Penna is the part of gangetic plains and comprises dry deciduous forest of mahua, arjun, tendu, and kardhai trees. The thickets are mixed with extensive grasslands to provide the best glances into the wildlife movements.

Panna National Park was established in 1981 and later turned into India's 22nd tiger reserve in 1994. In 2008, this reserve lost almost all of the Bengal tigers to poaching, but reintroduction and breeding programs from 2009 helped the park to recover the lost population.

Ken river, the major water source of Penna National Park, flows through the park. The ravines and the forest belt of panna is a host to many natural and archaeological wonders. The ravines of penna are home to a diverse range of wild-life. Apart from the Bengal Tigers, the most impressive animal in the whole Madhya Pradesh wildlife safari, penna is also a home to Indian leopards and other Jungle cats, scavengers like the striped hyena, and Indian jackal. Many herbivore species like chinkara, nilgai, chital, sambar, and chausingha, reside in the lush territory. Furthermore, over 200 species of bird life call penna their permanent or temporary home during migration.

There are two beautiful waterfalls in Penna, Pandav falls, which is named after the pandav brothers of Indian epic mahabharat, and the Ken river gorge, also known as Karnvati.

The gorge of Dudhwa Seha provides a wonderful panoramic view of the Penna National Park and the vulture nests on the canyon. The cliff made up of granite, dolomite, and quartz caters to some of the best landscape of the park.

More than exploring the wildlife, Panna National Park also provides a chance to witness the water birds and crocodiles on the boat rides in Ken river. Undoubtedly, there are more chances of spotting animals, quenching their thirst, on the bank of the river.
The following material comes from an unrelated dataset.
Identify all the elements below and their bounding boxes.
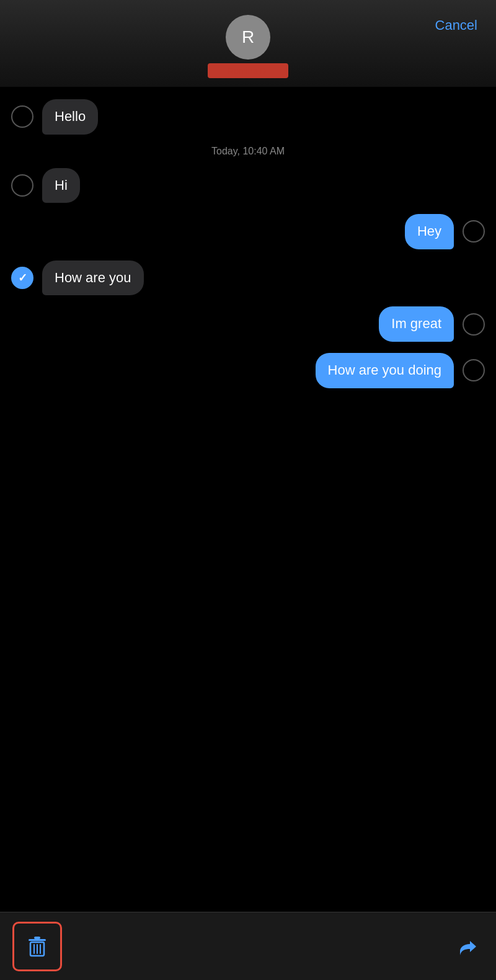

Satpura National Park & Tiger Reserve

Satpura National Park Tiger Madhya Pradesh

The name itself defines the landscape – Satpura, meaning ‘seven mountains. Satpura National Park (STR), a biosphere territory of Madhya Pradesh, is enveloped in lush hills, offering a serene experience amidst the wild. This translates to wildlife safaris unlike any other – no crowds, no struggling for tickets, no long queues, and uncrowded vehicles during wildlife encounters.

This journey to the peaceful jungle of Satpura is a complete package of exploring Madhya Pradesh wildlife. Explore beautiful hilly terrains, deep gorges, and rivulets. Encounter large herds of mammals and enjoy excellent birding opportunities in untouched forest locations. Satpura National Park was even awarded the prestigious TOFT wildlife tourism award in 2010 for being the most friendly wildlife destination.
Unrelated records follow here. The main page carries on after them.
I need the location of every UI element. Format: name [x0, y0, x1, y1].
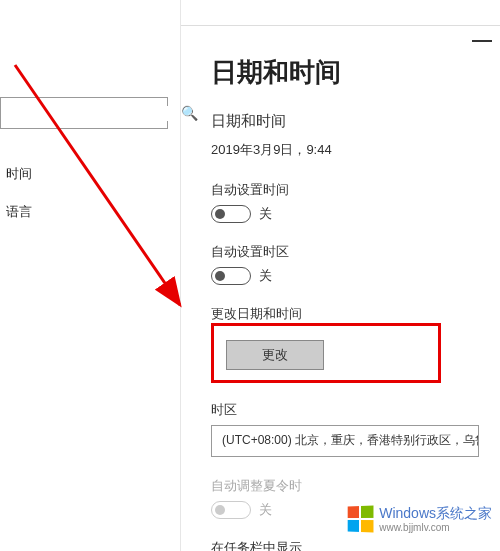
auto-timezone-label: 自动设置时区: [211, 243, 500, 261]
search-box[interactable]: 🔍: [0, 97, 168, 129]
taskbar-label: 在任务栏中显示: [211, 539, 500, 551]
auto-time-state: 关: [259, 205, 272, 223]
watermark-url: www.bjjmlv.com: [379, 523, 492, 533]
dst-toggle: [211, 501, 251, 519]
section-title: 日期和时间: [211, 112, 500, 131]
change-button[interactable]: 更改: [226, 340, 324, 370]
dst-label: 自动调整夏令时: [211, 477, 500, 495]
watermark-brand: Windows系统之家: [379, 505, 492, 521]
auto-time-toggle[interactable]: [211, 205, 251, 223]
sidebar-item-time[interactable]: 时间: [0, 155, 180, 193]
auto-time-label: 自动设置时间: [211, 181, 500, 199]
current-datetime: 2019年3月9日，9:44: [211, 141, 500, 159]
page-title: 日期和时间: [211, 55, 500, 90]
watermark: Windows系统之家 www.bjjmlv.com: [347, 505, 492, 533]
windows-logo-icon: [348, 505, 374, 532]
auto-timezone-toggle[interactable]: [211, 267, 251, 285]
sidebar-item-language[interactable]: 语言: [0, 193, 180, 231]
auto-timezone-state: 关: [259, 267, 272, 285]
search-input[interactable]: [9, 106, 177, 121]
timezone-label: 时区: [211, 401, 500, 419]
settings-sidebar: 🔍 时间 语言: [0, 0, 181, 551]
change-datetime-label: 更改日期和时间: [211, 305, 500, 323]
dst-state: 关: [259, 501, 272, 519]
search-icon: 🔍: [181, 105, 198, 121]
main-content: 日期和时间 日期和时间 2019年3月9日，9:44 自动设置时间 关 自动设置…: [181, 0, 500, 551]
timezone-dropdown[interactable]: (UTC+08:00) 北京，重庆，香港特别行政区，乌鲁木: [211, 425, 479, 457]
highlight-annotation: 更改: [211, 323, 441, 383]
The magic behind it all? The 4000 feet high Satpura range. It forms a watershed between the Narmada and Tapti rivers, creating stunning sandstone peaks, gurgling streams, cascading waterfalls, and dense Sal and Teak forests. This unique pollution-free ecosystem allows for activities like cycling, canoeing, and trekking right from the entry gate at Madhai, which is a one-of-a kind experience only possible here. The large water body also allows the tourist to enjoy boat safaris.
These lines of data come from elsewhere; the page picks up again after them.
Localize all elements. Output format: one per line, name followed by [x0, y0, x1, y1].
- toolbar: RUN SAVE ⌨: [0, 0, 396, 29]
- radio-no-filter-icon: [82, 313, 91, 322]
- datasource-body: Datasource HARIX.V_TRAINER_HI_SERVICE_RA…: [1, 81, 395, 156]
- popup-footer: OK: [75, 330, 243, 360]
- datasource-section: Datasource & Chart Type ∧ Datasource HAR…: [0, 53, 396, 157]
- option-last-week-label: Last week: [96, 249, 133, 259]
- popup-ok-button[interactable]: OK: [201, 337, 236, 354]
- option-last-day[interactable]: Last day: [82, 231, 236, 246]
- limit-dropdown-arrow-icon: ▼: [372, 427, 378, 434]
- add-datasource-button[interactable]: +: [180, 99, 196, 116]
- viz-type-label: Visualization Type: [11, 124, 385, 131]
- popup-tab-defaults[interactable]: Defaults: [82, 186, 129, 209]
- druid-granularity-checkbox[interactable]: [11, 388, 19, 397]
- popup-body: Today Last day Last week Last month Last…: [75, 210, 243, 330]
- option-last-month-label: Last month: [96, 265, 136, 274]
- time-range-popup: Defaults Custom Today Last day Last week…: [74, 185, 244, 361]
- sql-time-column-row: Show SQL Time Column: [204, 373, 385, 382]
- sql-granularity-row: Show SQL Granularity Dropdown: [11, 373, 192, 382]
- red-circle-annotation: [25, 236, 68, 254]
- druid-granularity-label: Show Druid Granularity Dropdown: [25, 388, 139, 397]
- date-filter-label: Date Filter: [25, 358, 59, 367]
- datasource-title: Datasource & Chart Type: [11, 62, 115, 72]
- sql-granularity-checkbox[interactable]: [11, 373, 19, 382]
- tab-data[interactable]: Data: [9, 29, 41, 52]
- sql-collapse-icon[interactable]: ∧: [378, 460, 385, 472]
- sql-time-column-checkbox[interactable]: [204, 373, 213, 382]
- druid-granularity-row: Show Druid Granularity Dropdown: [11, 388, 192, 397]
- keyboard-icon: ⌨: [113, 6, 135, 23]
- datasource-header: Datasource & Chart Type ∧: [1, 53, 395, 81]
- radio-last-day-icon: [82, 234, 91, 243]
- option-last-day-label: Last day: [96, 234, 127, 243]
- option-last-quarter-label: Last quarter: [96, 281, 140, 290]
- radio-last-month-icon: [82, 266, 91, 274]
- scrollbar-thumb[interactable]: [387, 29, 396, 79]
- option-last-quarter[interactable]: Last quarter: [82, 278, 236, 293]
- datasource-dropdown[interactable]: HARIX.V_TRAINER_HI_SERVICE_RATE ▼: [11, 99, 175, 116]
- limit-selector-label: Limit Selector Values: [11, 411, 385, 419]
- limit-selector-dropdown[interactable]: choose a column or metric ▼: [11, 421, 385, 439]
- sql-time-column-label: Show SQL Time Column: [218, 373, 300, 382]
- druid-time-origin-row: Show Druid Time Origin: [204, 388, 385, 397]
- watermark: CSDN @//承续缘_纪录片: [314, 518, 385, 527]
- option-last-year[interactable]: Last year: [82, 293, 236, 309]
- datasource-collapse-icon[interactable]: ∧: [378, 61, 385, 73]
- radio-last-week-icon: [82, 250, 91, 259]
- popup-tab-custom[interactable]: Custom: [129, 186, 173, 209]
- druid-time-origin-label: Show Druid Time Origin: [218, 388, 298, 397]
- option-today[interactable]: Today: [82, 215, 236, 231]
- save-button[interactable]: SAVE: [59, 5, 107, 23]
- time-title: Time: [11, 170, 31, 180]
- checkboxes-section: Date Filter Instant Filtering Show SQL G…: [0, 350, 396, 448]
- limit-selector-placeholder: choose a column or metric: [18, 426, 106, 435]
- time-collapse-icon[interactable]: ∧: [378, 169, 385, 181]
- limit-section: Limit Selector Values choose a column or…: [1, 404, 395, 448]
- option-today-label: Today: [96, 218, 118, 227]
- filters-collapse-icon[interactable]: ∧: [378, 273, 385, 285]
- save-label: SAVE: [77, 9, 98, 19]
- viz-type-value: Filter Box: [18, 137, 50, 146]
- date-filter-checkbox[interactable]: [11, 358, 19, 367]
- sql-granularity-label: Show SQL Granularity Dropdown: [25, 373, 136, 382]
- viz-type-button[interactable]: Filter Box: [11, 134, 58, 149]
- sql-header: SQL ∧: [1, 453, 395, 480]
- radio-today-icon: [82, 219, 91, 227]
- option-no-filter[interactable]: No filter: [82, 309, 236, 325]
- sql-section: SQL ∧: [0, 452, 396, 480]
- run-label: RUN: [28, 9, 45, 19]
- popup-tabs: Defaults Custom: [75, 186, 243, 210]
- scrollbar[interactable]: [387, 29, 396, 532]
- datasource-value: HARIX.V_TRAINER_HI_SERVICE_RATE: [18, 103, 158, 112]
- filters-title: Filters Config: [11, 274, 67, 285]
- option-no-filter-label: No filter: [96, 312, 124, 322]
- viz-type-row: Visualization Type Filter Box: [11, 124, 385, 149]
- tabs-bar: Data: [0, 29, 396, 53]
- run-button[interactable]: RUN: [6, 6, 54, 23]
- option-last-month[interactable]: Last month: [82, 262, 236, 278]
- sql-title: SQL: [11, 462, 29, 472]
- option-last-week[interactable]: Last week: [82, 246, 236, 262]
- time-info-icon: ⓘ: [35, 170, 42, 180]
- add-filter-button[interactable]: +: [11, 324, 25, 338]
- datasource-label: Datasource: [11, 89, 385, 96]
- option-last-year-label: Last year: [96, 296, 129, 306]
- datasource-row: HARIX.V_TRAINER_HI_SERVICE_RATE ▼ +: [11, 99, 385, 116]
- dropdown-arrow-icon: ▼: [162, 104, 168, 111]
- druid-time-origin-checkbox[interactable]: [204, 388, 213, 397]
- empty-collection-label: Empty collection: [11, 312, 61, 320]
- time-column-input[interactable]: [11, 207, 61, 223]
Satpura National Park was formed in 1981 combining Satpura, Pachmarhi, and Bori sanctuary, which packaged it with a rich ecosystem. The incredible array of fauna includes a significant count of Bengal Tigers and many other magnificent species like Indian bison, leopards, sloth bears, black bucks, porcupine, Nilgai, sambar, golden jackals, chital, and sloth bears, etc. As a wildlife conservation effort, the re-introduction of a significant population of Hard Ground Barasingha in the park also added to the wildlife diversity of Satpura. Also, the park's various water bodies and large reservoirs not only host a variety of resident and migratory birds but also reptiles like gharials, mugger crocodiles, and Indian softshell turtle. Some major birds include the Malabar Pied Hornbill, Black Crested Bulbul, Crested Hawk Eagle, Crested Serpent Eagle, and Indian Skimmer.

But Satpura National Park has more than its wildlife. History buffs are baffled to know that this park has more than 50 rock shelters from historical times, making it an archaeological heritage. This unique combination of nature, wildlife, and historical significance makes Satpura National Park a must-visit wildlife getaway for people seeking exploration of untouched nature.